Williams are light and flutter a lot. Syclops are significantly heavier for their size.

That said... you'll take all kinds of sh** with you and use like 4 things lmao


----------



## shall (4 mo ago)

sureshot006 said:


> Williams are light and flutter a lot. Syclops are significantly heavier for their size.
> 
> That said... you'll take all kinds of sh** with you and use like 4 things lmao


haha....sounds about right


----------



## shall (4 mo ago)

Brian027 said:


> It doesn’t hurt to get a few steel leaders too. I also bring quality spare treble hooks for spoons (size 1/0 and size 2/0). I sharpen hooks often and replace when they loose the point. Sharp hooks = more fish landed. And really big pike can bend out a hook. If you’re going with an outfitter or lodge, ask for a pike net for the boat. If you have to bring your own, ask for one for Christmas


Do you have a specific brand that you use for quality snaps and swivels? I usually buy premade stuff, but I'll do my own leaders for this.


----------



## Brian027 (Mar 1, 2016)

I like a cross lock snap that doubles back over both sides of the snap to close.


----------



## shall (4 mo ago)

Brian027 said:


> I like a cross lock snap that doubles back over both sides of the snap to close.
> View attachment 856080


Cool...thanks again....appreciate it!


----------



## sureshot006 (Sep 8, 2010)

Brian027 said:


> I like a cross lock snap that doubles back over both sides of the snap to close.
> View attachment 856080


Have you tried Stay-lok? They're a bit wider due to the loop, but the loop would also catch if it somehow came undone. I've used both with no issues but have stuck with these for my expensive musky lures.


----------



## sureshot006 (Sep 8, 2010)

May want to check out www.muskyshop.com or www.muskytackleonline.com 

They have quality components for toothy fish. Might be able to find the components cheaper but they're good places to shorten the list of options.


----------



## Brian027 (Mar 1, 2016)

I have not, but I think I’ll be placing and order. They look pretty strong. Thanks for the tip.


----------



## rector piscator (Jun 12, 2008)

PM sent


----------



## TK81 (Mar 28, 2009)

shall said:


> 50# did seem like a lot....I don't have the Williams spoons (though it looks like I need to get some), but I have some Mepps Syclops the seem similar





sureshot006 said:


> Williams are light and flutter a lot. Syclops are significantly heavier for their size.
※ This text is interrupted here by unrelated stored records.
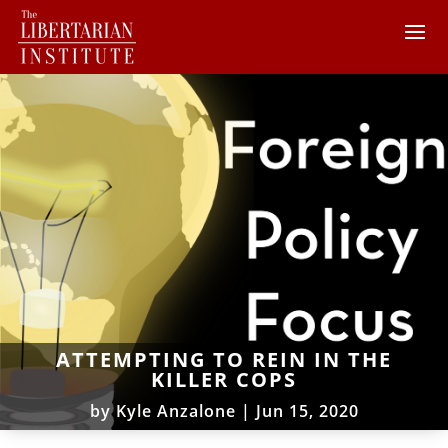
ATTEMPTING TO REIN IN THE
KILLER COPS
by
Kyle Anzalone
|
Jun 15, 2020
I can vouch for Syclops #5 in Gold and in Fire Tiger. Casts great and good hooks. It's all I use when chasing pike up there. Walleyes like them too.


----------



## Northernfisher (Jul 29, 2010)

I know nothing about pike fishing so take anything I say with a grain of salt. You might want to think about taking some #5 Mepps spinners.
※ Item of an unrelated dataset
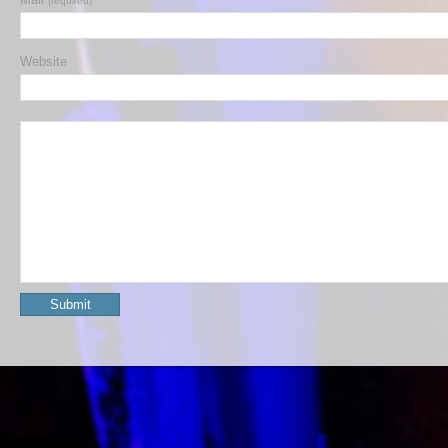
(required)
Website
If you want to get your heart racing, take some top waters. (Zara spook)


Edit
30 pound braid and fluoro should be fine. If you want go to higher fluoro. Just make sure you check it after every fish (boated or not)

lighter drag, you can palm your reel if you have to.


----------



## sureshot006 (Sep 8, 2010)

Northernfisher said:


> I know nothing about pike fishing so take anything I say with a grain of salt. You might want to think about taking some #3 Mepps spinners.
> 
> If you want to get your heart racing, take some top waters. (Zara spook)
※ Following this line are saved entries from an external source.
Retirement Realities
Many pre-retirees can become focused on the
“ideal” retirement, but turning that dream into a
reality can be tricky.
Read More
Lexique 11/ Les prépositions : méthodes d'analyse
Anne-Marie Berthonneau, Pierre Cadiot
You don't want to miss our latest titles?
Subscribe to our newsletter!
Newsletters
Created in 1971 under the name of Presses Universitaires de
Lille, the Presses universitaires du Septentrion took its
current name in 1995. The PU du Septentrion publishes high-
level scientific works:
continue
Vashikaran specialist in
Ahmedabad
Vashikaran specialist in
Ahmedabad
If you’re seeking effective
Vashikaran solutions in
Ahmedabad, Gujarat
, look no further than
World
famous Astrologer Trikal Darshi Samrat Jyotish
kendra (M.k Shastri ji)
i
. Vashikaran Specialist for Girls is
#5 mepps are better IMO. That is if you anticipate encountering larger than hammer handles.


----------



## Northernfisher (Jul 29, 2010)

sureshot006 said:


> #5 mepps are better IMO. That is if you anticipate encountering larger than hammer handles.



My best day was 70 pike before lunch, all on the same number 3 mepps. My biggest on a #3 mepps is 42" (twice)

Edit. Correction. Number 5 mepps. Thanks @sureshot006


----------



## Northernfisher (Jul 29, 2010)

Northernfisher said:


> My best day was 70 pike before lunch, all on the same number 3 mepps. My biggest on a #3 mepps is 42" (twice)



I stand corrected. You are right. #5 mepps.









Pike gear suggestions


I am planning a trip the end of July to Saskatchewan to target pike. My goals are: A 36 " + on a fly rod. A 40 " + on any gear. Fly rod would be a supper bonus. To have a blast for four days, and fish my heart out. Do any of you have any gear suggestions? I will take my 9 foot ten...




www.michigan-sportsman.com


----------



## sureshot006 (Sep 8, 2010)

Northernfisher said:


> I stand corrected. You are right. #5 mepps.
> 
> 
> 
> ...


Yeah I know LOL


----------



## fishlogic (Feb 28, 2010)

> shall said:
> Hi. My friend and I are going to Canada (Lake Nipigon area) in the search of trophy pike and walleye. Since this trip is new to us, we were hoping for recommendations.
> 
> 1. What lb braid? 50 was the recommendation to us.
> ...


I primarily fish for trophy pike on my trips.

I use spinning and baitcaster set-ups.

For spinning, MH rod with a series 4000 reel spooled with 20lb braid and a 20 to 40lb titanium leader (usually single stranded, 12"). This is for lighter tackle under 1.5oz. So, larger spoons, plastics, spinnerbaits, some topwater.

For early season, I use my spinning set-ups with slower presentations. Mostly plastics like 8" curly tail grubs, paddletails and flukes. These are unweighted and instead of the titanium leader I use a solid wire leader (100 to 175lb and easy to make). Suspending twitch baits can be good too. Ideally you do not want a swivel with twitch baits, so solid wire leaders are good for these as well. However, I will still use single stranded titanium with a swivel because it's just easy.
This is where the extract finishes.